Work instruction :: Only lines with the word "carreteras" belong in the answer; copy them from the records below.

[Extracted records]
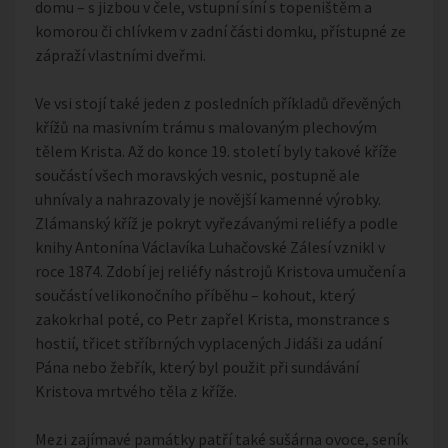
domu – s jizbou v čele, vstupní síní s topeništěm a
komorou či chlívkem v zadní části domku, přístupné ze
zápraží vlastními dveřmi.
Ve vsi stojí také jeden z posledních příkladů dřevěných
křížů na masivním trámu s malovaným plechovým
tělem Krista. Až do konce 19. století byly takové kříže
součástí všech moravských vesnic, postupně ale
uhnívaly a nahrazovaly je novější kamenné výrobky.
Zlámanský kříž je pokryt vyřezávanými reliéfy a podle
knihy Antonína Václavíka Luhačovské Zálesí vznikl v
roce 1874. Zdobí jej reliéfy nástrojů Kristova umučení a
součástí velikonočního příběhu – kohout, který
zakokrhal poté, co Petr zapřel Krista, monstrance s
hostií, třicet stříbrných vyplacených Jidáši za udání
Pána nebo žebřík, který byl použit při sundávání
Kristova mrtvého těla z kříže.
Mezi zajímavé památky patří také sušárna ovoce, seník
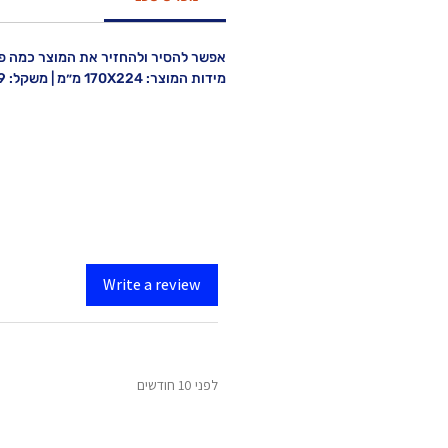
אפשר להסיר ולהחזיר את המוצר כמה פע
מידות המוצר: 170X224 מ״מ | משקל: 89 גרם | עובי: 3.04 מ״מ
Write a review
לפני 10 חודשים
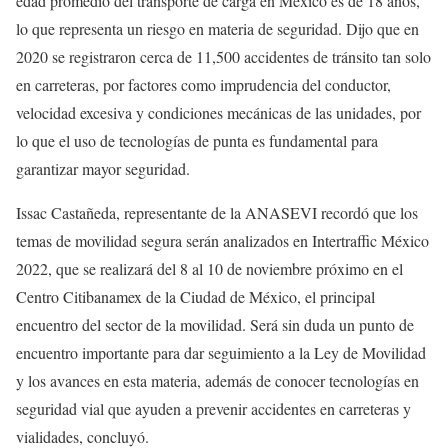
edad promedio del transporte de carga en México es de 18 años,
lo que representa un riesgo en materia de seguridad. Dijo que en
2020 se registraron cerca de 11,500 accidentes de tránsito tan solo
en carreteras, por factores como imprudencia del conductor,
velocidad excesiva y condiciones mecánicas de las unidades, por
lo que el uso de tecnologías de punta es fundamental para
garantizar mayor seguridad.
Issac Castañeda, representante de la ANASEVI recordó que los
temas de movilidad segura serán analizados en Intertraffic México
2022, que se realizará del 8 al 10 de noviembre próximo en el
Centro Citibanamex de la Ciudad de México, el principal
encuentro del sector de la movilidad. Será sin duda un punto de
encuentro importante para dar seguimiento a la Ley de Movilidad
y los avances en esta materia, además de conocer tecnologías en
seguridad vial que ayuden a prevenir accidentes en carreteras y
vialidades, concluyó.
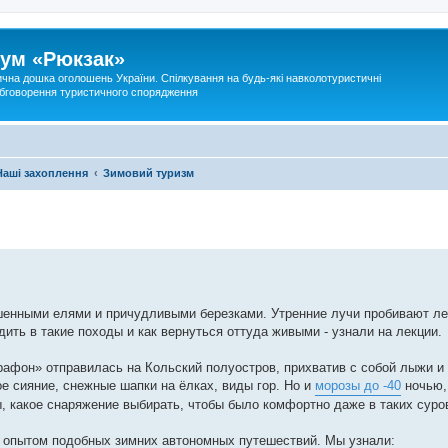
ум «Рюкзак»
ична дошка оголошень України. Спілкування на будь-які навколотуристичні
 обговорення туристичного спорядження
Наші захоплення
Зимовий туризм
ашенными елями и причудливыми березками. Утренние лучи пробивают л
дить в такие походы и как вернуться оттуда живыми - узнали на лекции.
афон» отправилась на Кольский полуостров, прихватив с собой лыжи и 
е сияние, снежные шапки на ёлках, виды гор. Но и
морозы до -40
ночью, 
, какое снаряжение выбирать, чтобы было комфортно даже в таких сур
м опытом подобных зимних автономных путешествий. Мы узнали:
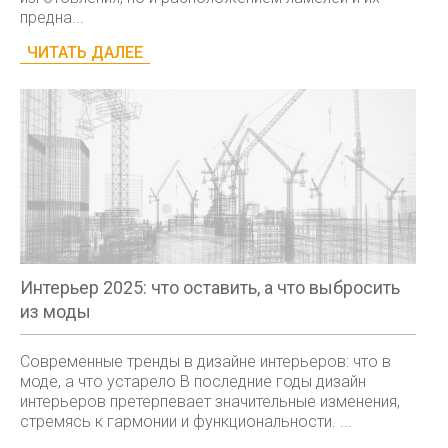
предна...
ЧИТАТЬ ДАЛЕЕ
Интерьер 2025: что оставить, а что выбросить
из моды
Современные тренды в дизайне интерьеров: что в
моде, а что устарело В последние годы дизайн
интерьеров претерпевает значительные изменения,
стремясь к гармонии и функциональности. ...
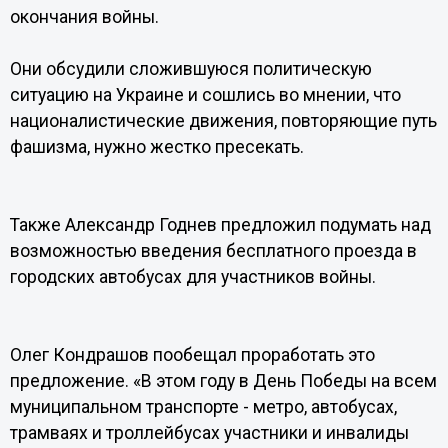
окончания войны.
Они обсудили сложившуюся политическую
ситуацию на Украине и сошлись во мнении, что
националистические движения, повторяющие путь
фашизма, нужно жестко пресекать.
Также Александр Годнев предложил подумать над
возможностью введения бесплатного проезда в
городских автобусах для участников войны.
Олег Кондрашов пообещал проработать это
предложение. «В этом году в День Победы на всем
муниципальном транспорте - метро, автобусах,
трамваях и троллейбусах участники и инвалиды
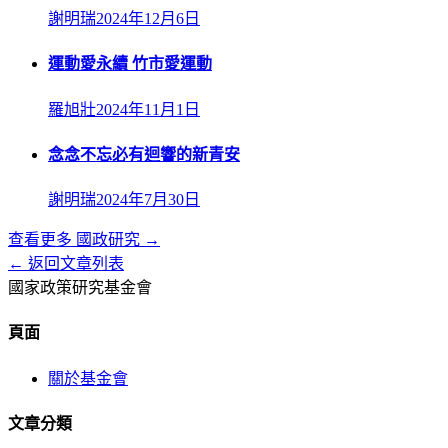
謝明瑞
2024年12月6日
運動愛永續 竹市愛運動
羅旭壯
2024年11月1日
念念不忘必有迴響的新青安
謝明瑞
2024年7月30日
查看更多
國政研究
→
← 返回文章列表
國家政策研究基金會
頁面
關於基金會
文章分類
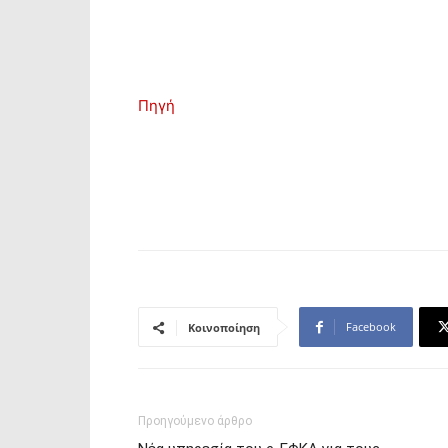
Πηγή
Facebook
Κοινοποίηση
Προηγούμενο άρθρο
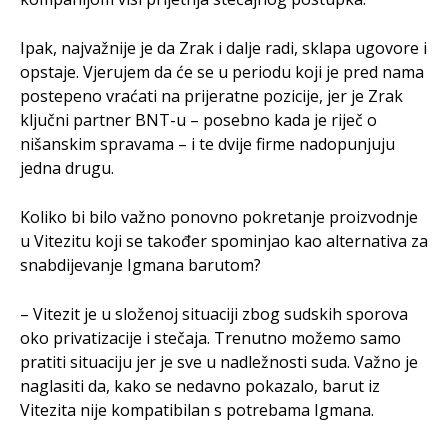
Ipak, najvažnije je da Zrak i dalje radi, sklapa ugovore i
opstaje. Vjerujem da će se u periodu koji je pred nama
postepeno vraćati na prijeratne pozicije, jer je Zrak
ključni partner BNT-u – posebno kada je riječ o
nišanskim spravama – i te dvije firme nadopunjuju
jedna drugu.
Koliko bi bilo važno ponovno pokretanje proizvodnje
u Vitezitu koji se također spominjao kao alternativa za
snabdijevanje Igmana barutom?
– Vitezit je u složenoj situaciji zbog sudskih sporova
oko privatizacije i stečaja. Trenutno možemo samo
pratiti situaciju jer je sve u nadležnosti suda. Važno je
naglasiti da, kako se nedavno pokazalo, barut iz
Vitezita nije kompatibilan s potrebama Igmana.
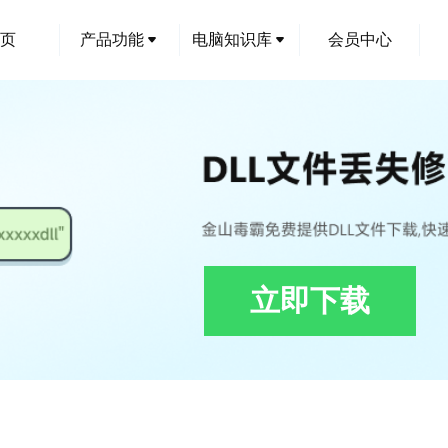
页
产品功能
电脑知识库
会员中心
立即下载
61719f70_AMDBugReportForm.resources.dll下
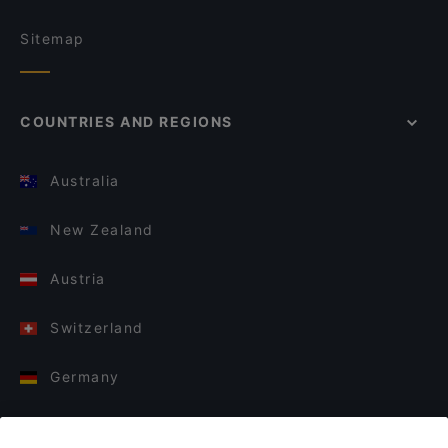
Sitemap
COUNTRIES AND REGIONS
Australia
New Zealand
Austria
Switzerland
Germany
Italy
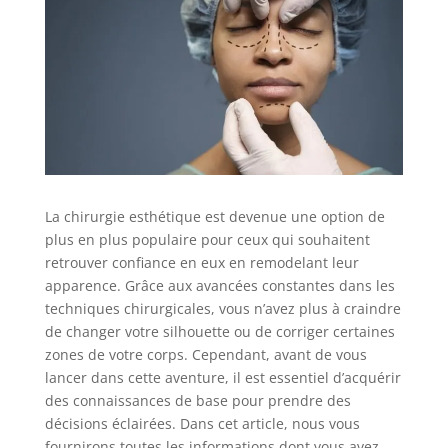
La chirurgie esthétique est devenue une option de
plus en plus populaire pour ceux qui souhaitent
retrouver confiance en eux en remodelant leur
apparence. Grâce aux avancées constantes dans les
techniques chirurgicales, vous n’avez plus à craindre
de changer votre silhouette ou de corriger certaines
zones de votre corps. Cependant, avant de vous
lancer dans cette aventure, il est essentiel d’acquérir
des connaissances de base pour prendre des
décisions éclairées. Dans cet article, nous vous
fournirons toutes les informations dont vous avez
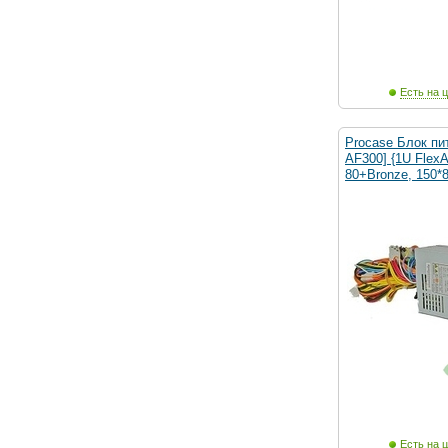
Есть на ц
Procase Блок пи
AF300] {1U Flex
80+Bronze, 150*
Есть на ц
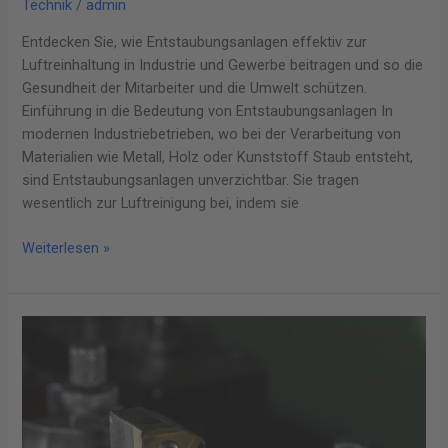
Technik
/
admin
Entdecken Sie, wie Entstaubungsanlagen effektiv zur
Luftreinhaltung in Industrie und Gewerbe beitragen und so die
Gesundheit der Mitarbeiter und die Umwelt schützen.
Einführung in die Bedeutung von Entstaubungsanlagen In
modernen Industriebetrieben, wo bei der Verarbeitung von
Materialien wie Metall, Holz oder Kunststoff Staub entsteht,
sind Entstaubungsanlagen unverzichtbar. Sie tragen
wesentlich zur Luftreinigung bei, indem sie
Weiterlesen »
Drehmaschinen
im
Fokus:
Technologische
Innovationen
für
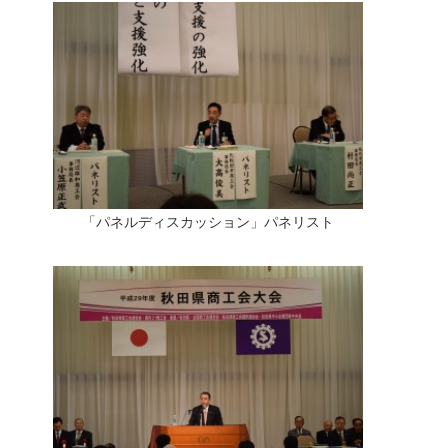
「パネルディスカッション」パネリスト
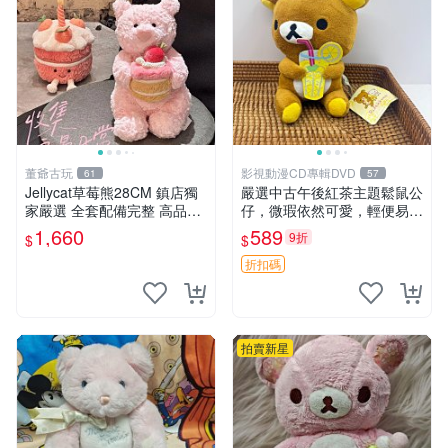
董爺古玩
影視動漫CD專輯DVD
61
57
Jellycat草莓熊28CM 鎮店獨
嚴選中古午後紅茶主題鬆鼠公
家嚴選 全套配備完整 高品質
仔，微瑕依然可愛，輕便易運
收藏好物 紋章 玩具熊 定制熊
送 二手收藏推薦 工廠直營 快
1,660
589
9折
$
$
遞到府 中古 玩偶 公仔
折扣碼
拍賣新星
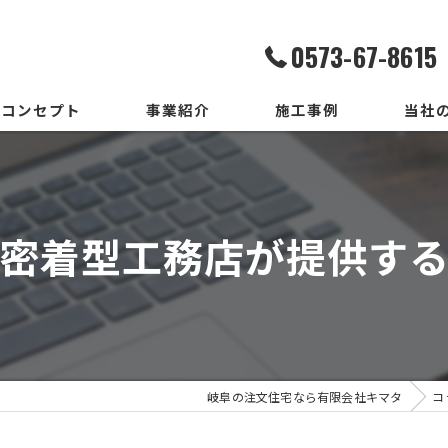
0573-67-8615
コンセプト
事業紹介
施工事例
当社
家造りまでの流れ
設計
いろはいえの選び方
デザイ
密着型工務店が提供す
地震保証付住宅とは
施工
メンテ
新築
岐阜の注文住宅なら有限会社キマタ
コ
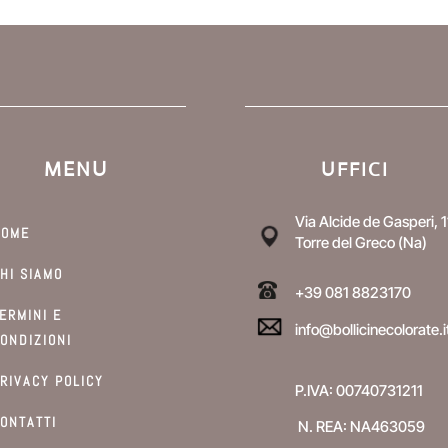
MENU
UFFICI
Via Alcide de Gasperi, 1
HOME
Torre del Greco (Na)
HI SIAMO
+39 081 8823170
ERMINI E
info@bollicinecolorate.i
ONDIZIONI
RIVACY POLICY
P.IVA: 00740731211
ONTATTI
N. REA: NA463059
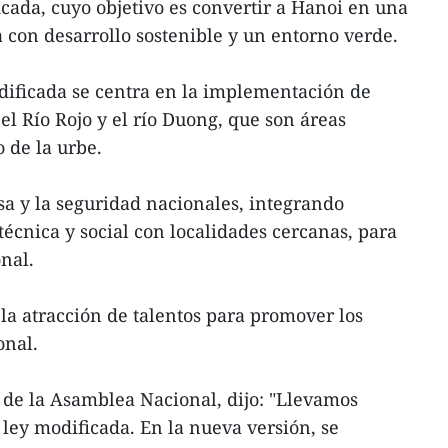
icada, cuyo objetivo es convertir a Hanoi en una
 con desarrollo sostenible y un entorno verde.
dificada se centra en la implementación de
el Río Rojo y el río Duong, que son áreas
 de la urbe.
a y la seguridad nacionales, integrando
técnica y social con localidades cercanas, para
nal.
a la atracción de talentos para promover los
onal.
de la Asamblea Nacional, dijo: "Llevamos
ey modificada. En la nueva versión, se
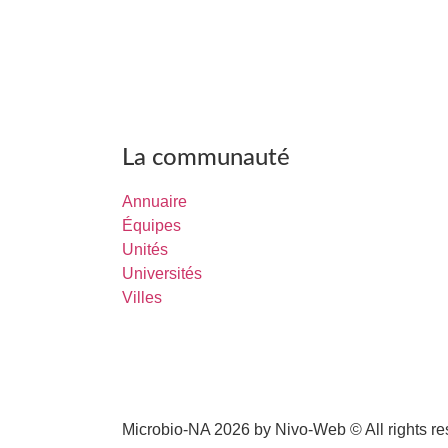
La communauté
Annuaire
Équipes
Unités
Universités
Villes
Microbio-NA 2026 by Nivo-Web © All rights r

Result below ::
en carreteras, por factores como imprudencia del conductor,
seguridad vial que ayuden a prevenir accidentes en carreteras y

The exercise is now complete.